I often lament having to share my bathroom with three guys.  I have been known to comment on there being at least one penis too many in my house.  Events that we are attending as a family (and each need to be clean for) are always a challenge, requiring someone (usually me) to get into the shower hours before we need to leave in an effort to ensure that I get a shower at all.  It started to become problematic when Harrison outgrew the” questionable hygiene” stage of middle school and began embracing long hot showers and, worse still, started shaving.  And then came Jessie.

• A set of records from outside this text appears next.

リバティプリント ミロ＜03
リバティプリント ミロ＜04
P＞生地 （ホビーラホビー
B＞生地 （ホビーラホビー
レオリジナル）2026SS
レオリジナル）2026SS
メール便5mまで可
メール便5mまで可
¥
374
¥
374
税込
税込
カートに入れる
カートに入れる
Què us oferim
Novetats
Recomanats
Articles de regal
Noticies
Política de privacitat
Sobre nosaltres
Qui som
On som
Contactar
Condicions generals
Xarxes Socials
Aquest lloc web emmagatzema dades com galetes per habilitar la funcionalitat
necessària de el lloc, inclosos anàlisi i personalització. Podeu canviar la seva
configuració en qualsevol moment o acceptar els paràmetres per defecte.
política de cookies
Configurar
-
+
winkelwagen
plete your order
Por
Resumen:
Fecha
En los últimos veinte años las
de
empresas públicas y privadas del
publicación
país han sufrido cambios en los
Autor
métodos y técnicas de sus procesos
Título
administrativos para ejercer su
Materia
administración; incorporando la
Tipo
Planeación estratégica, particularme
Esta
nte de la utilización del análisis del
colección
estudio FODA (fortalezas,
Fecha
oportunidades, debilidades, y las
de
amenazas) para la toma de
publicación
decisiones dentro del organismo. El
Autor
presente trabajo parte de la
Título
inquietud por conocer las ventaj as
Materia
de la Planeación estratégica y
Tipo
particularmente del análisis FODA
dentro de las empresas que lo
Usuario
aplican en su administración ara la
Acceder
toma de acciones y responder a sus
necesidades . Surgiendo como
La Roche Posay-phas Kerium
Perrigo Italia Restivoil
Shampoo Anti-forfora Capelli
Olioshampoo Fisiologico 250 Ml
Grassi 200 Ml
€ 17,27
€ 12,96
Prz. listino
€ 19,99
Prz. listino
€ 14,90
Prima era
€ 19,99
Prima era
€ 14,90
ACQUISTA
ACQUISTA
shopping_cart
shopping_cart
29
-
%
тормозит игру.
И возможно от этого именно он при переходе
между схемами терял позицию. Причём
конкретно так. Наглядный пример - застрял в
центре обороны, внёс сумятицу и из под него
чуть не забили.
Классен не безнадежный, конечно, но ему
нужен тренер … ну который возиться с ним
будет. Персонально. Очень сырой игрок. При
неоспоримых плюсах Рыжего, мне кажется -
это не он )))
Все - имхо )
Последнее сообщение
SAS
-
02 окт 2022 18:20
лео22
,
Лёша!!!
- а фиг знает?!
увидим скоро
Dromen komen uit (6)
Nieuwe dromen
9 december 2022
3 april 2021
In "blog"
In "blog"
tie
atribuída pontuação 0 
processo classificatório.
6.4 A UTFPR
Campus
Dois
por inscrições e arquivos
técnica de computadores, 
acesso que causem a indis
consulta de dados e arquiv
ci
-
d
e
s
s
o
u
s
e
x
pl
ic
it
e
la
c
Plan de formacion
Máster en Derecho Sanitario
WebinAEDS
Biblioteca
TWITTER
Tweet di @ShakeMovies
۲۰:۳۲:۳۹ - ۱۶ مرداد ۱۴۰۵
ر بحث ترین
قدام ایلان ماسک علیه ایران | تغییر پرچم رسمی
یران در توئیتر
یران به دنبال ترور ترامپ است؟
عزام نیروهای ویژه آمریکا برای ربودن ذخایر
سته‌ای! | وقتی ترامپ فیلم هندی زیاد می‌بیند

Now I have to share my bathroom with three anatomical guys and a girl.  Seriously, that ain’t right.  My delicious coconut fragranced shampoo and conditioner are now being depleted at a ridiculous pace.  I searched high and low for my favorite face-washing headband for weeks only to discover that Jessie had absconded with it and taken it as her own.  And what happened to the pale pink eye shadow in the third slot of the Maybelline trio?  Jessie has even gone so far as to “play” with my good make-up and has requested her own mascara!  “You are ten!” I keep telling her.  Okay, yelling at her.

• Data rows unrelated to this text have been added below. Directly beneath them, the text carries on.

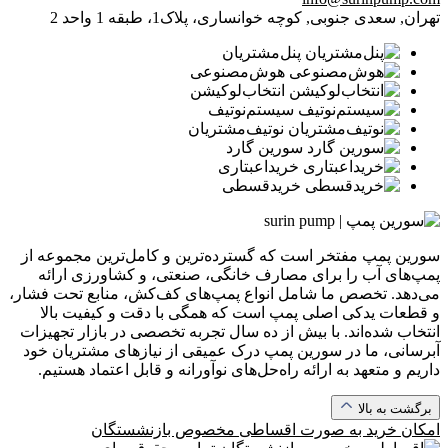
تهران, سعدی جنوبی, کوچه خوانساری، پلاک1، طبقه 1 واحد 2
پنل‌مشتریان
هوش‌مصنوعی
انتخاب‌لوکیشن
سیستم‌نوتیف
نوتیف‌مشتریان
سورین گارد
خرید‌اعبتاری
خرید‌قسطی
سورین پمپ مفتخر است که گسترده‌ترین و کامل‌ترین مجموعه از
پمپ‌های آب را برای مصارف خانگی، صنعتی، و کشاورزی ارائه
می‌دهد. تخصص ما شامل انواع پمپ‌های کف‌کش، منابع تحت فشار،
و قطعات یدکی اصلی پمپ است که همگی با دقت و کیفیت بالا
انتخاب شده‌اند. با بیش از ده سال تجربه تخصصی در بازار تجهیزات
آبرسانی، ما در سورین پمپ درک عمیقی از نیازهای مشتریان خود
داریم و متعهد به ارائه راه‌حل‌های نوآورانه و قابل اعتماد هستیم.
برگشت به بالا
امکان خرید به صورت
اقساطی مخصوص بازنشستگان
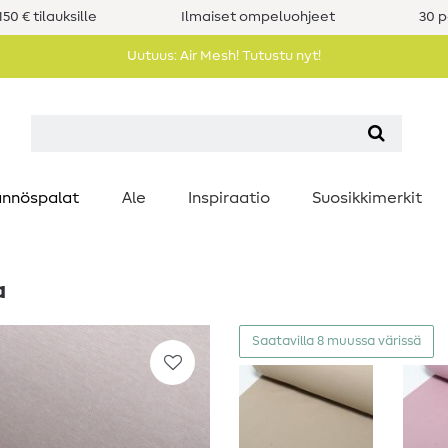
50 € tilauksille
Ilmaiset ompeluohjeet
30 p
Uutuus: Air Mesh! Tutustu nyt!
nnöspalat
Ale
Inspiraatio
Suosikkimerkit
a
Saatavilla 8 muussa värissä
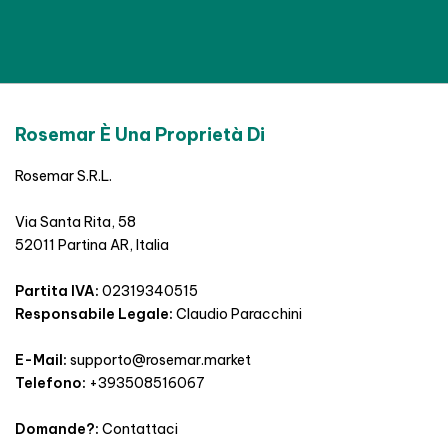
Rosemar È Una Proprietà Di
Rosemar S.R.L.
Via Santa Rita, 58
52011 Partina AR, Italia
Partita IVA:
02319340515
Responsabile Legale:
Claudio Paracchini
E-Mail:
supporto@rosemar.market
Telefono:
+393508516067
Domande?:
Contattaci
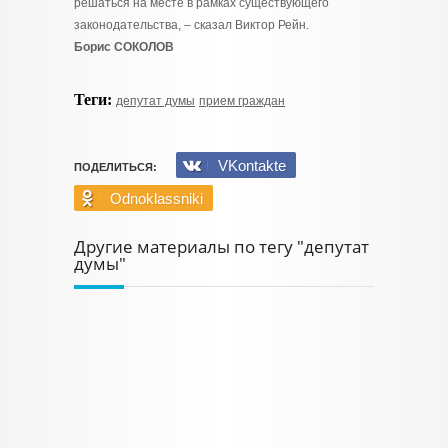
решаться на месте в рамках существующего
законодательства, – сказал Виктор Рейн.
Борис СОКОЛОВ
Теги:
депутат думы
прием граждан
VKontakte
ПОДЕЛИТЬСЯ:
Odnoklassniki
Другие материалы по тегу "депутат
думы"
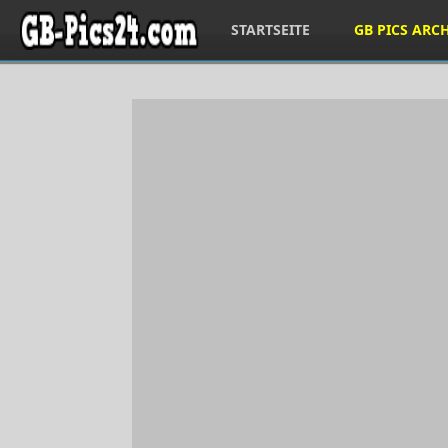
STARTSEITE
GB PICS ARC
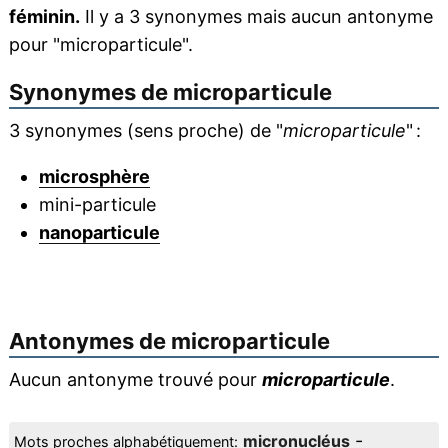
féminin.
Il y a 3 synonymes mais aucun antonyme
pour "microparticule".
Synonymes de
microparticule
3 synonymes (sens proche) de "
microparticule
" :
microsphère
mini-particule
nanoparticule
Antonymes de
microparticule
Aucun antonyme trouvé pour
microparticule
.
-
micronucléus
Mots proches alphabétiquement:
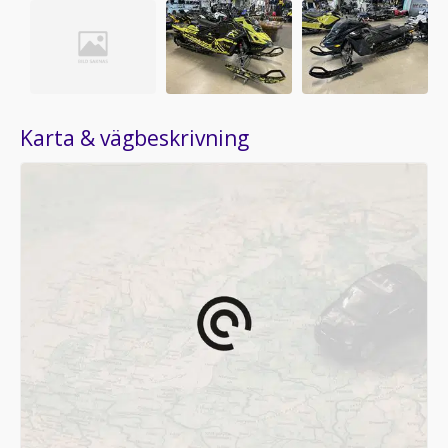
Karta & vägbeskrivning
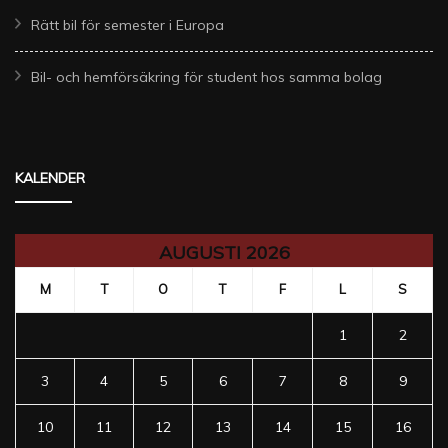
Rätt bil för semester i Europa
Bil- och hemförsäkring för student hos samma bolag
KALENDER
AUGUSTI 2026
M
T
O
T
F
L
S
1
2
3
4
5
6
7
8
9
10
11
12
13
14
15
16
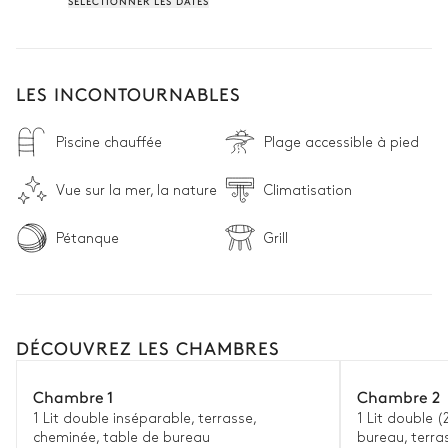
SÉLECTIONNER LES DATES
LES INCONTOURNABLES
Piscine chauffée
Plage accessible à pied
Vue sur la mer, la nature
Climatisation
Pétanque
Grill
DÉCOUVREZ LES CHAMBRES
Chambre 1
Chambre 2
1 Lit double inséparable, terrasse,
1 Lit double (
cheminée, table de bureau
bureau, terra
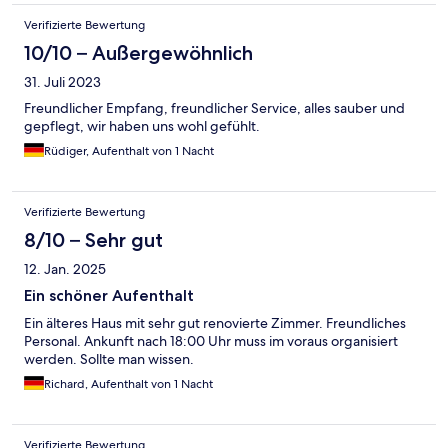
Verifizierte Bewertung
10/10 – Außergewöhnlich
31. Juli 2023
Freundlicher Empfang, freundlicher Service, alles sauber und
gepflegt, wir haben uns wohl gefühlt.
Rüdiger, Aufenthalt von 1 Nacht
Verifizierte Bewertung
8/10 – Sehr gut
12. Jan. 2025
Ein schöner Aufenthalt
Ein älteres Haus mit sehr gut renovierte Zimmer. Freundliches
Personal. Ankunft nach 18:00 Uhr muss im voraus organisiert
werden. Sollte man wissen.
Richard, Aufenthalt von 1 Nacht
Verifizierte Bewertung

Truth be told, she is more skilled at applying makeup than I was at ten and certainly when I was in high school.  (I was a victim of the 80’s.  Thick black eyeliner, all around the eye which would smudge down to my cheekbone by 9 a.m. was not uncommon.  At the time, I thought I had it going on, but…).  When she has “done” her eyes, she happens to look beautiful, but it is so totally disconcerting and inappropriate that it forces me to become a lunatic and start threatening to hide anything that could be used to enhance one’s appearance.  The problem with that, however, is that I have nowhere to hide anything and, if I do manage to secure a good spot I then promptly forget where it is.

I can handle the new morning dressing routine.  I can even handle her using my (ridiculously expensive) flat-iron, but I straight up don’t want to share my make-up with anyone.  Ever.  Perhaps if I had been afforded ten years of preparation I would feel differently and even embrace this stage, but I wasn’t and I don’t.  Further, there are a few crappy earrings and necklaces that I might be willing to share, but certainly not the diamond studs that Rich gave me when Harrison was born.  And not the gigantic hoops that are bigger than her head.  I know, too, that it won’t be long before her feet are the same size as mine and she is my height.  Oh, my.  Sharing my bathroom has been bad enough…I don’t want to share anymore.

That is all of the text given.